# [Your instructions]
An exact transcription of every record below is required, with the pictures left out.

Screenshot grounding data
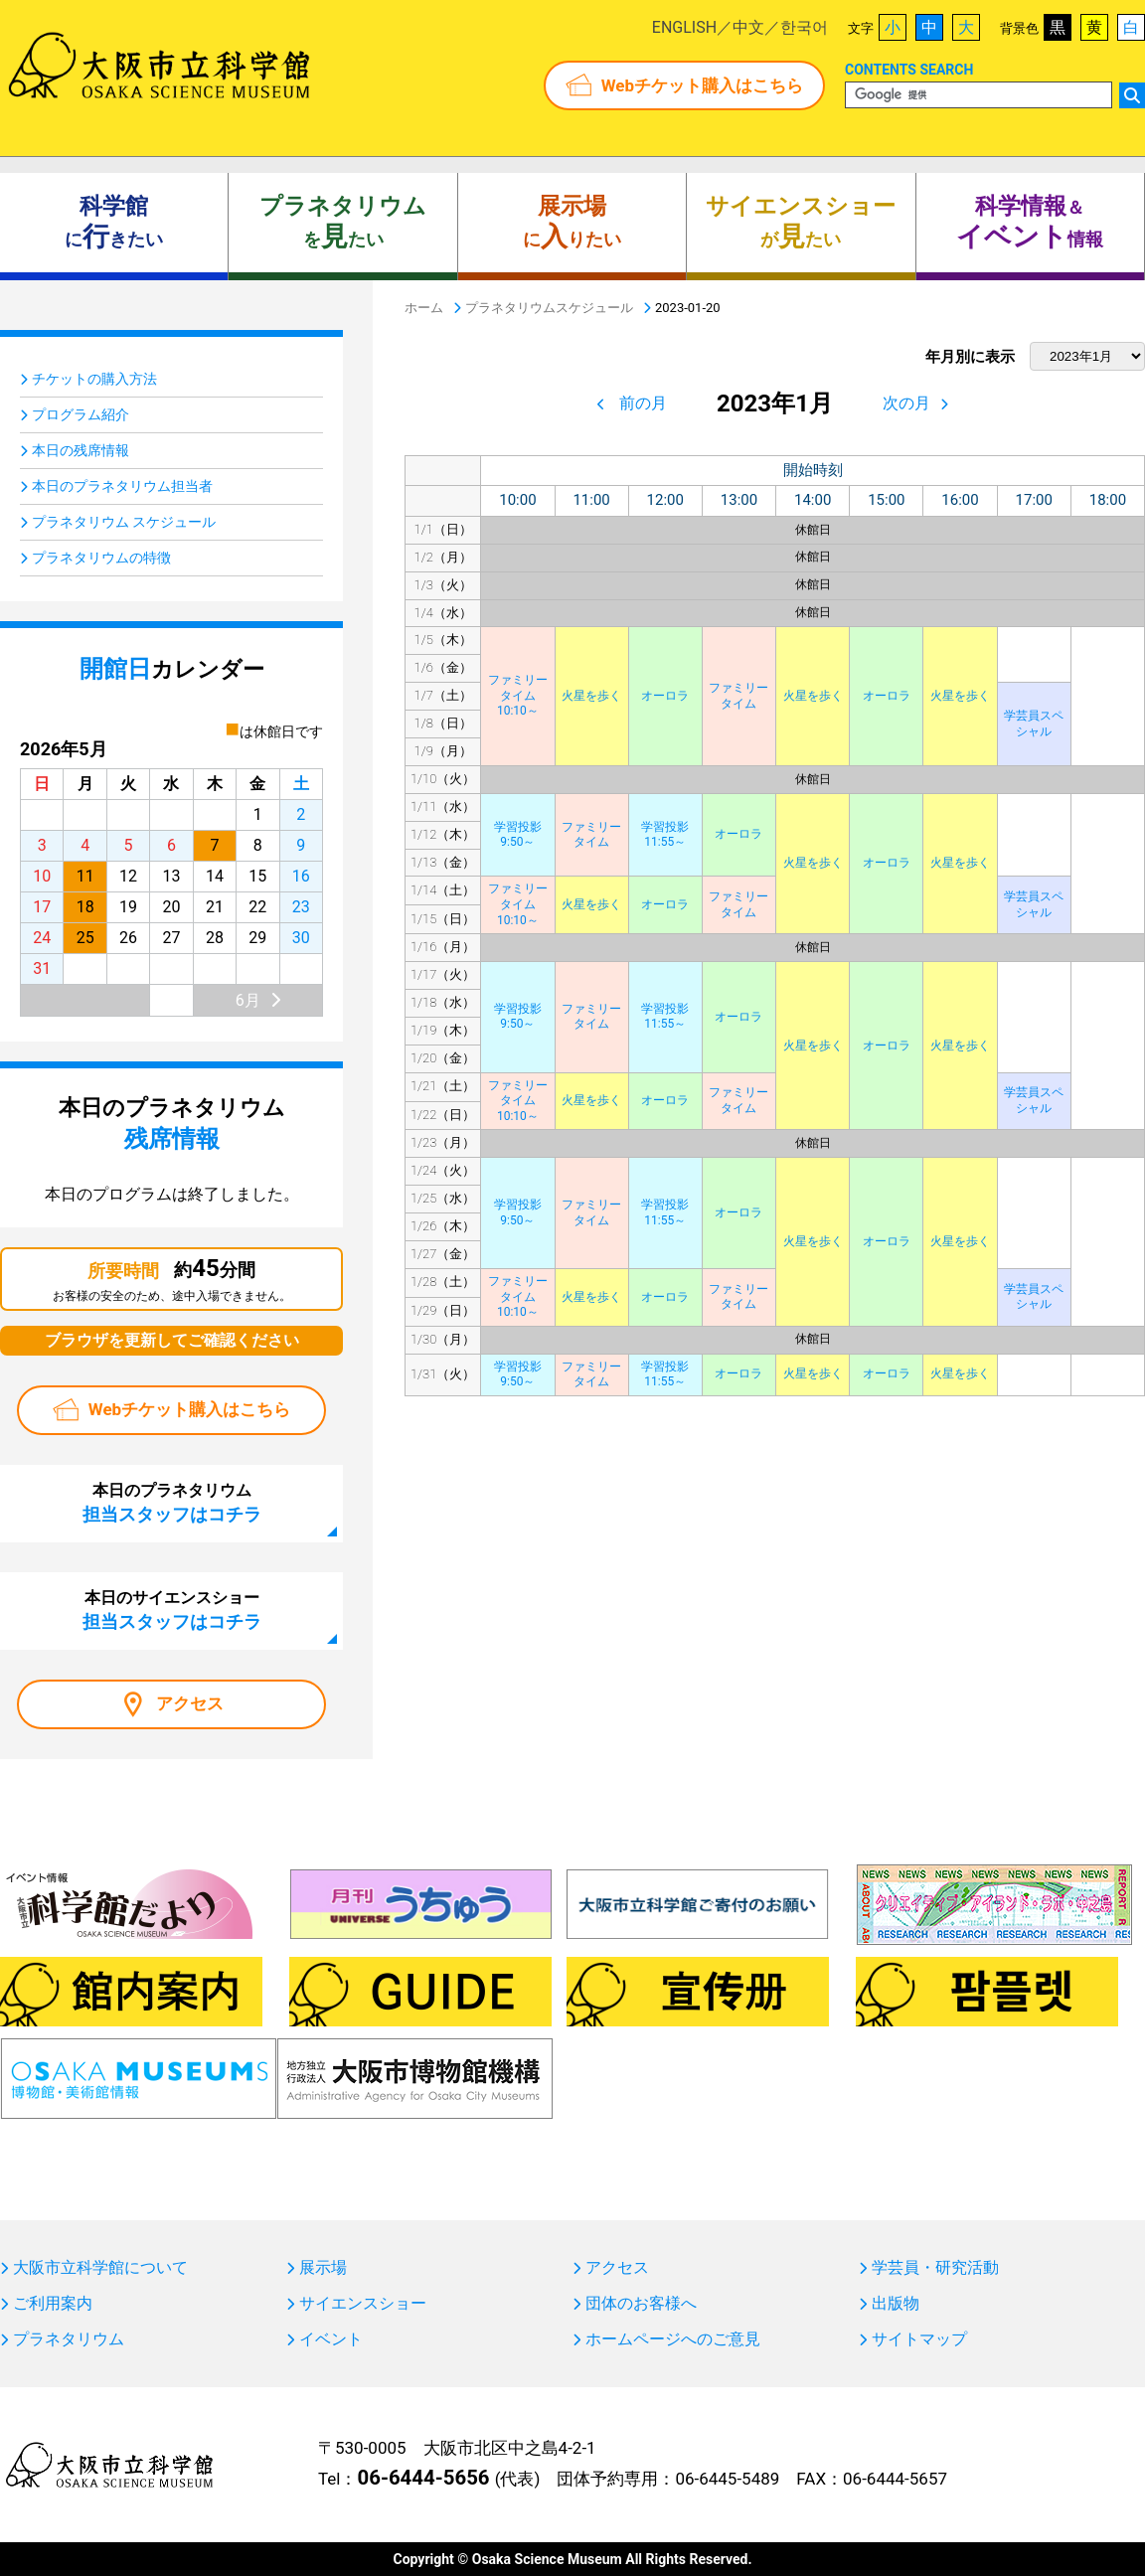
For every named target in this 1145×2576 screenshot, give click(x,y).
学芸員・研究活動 (935, 2268)
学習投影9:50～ (518, 835)
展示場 (323, 2268)
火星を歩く (591, 696)
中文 (748, 27)
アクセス (190, 1703)
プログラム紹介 (80, 414)
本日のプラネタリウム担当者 (122, 486)
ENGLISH (684, 27)
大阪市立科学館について (100, 2268)
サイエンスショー (362, 2304)
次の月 (906, 403)
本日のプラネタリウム (171, 1503)
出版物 (895, 2304)
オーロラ (665, 696)
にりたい (572, 222)
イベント (331, 2339)
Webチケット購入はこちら (702, 85)
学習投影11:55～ (665, 835)
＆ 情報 (1029, 222)
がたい (801, 222)
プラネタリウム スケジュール (124, 522)
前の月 (643, 403)
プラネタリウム (68, 2339)
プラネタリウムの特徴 (101, 557)
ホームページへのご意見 (672, 2339)
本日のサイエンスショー (171, 1610)
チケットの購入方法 (94, 379)
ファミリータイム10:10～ (518, 695)
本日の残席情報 (80, 450)
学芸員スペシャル (1033, 723)
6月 (248, 1000)
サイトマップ (919, 2339)
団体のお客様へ (641, 2304)
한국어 (804, 27)
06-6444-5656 (423, 2478)
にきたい (114, 222)
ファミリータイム (738, 696)
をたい (342, 222)
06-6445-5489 (727, 2479)
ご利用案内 (52, 2304)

# [Output for this exercise]
For every named target in this 1145×2576 screenshot, give click(x,y).
学芸員・研究活動 (935, 2268)
学習投影9:50～ (518, 835)
展示場 (323, 2268)
火星を歩く (591, 696)
中文 (748, 27)
アクセス (190, 1703)
プログラム紹介 (80, 414)
本日のプラネタリウム担当者 (122, 486)
ENGLISH (684, 27)
大阪市立科学館について (100, 2268)
サイエンスショー (362, 2304)
次の月 (906, 403)
本日のプラネタリウム (171, 1503)
出版物 (895, 2304)
オーロラ (665, 696)
にりたい (572, 222)
イベント (331, 2339)
Webチケット購入はこちら (702, 85)
学習投影11:55～ (665, 835)
＆ 情報 (1029, 222)
がたい (801, 222)
プラネタリウム スケジュール (124, 522)
前の月 (643, 403)
プラネタリウム (68, 2339)
プラネタリウムの特徴 (101, 557)
ホームページへのご意見 (672, 2339)
本日のサイエンスショー (171, 1610)
チケットの購入方法 (94, 379)
ファミリータイム10:10～ (518, 695)
本日の残席情報 (80, 450)
学芸員スペシャル (1033, 723)
6月 (248, 1000)
サイトマップ (919, 2339)
団体のお客様へ (641, 2304)
한국어 (804, 27)
06-6444-5656 (423, 2478)
にきたい (114, 222)
ファミリータイム (738, 696)
をたい (342, 222)
06-6445-5489 (727, 2479)
ご利用案内 (52, 2304)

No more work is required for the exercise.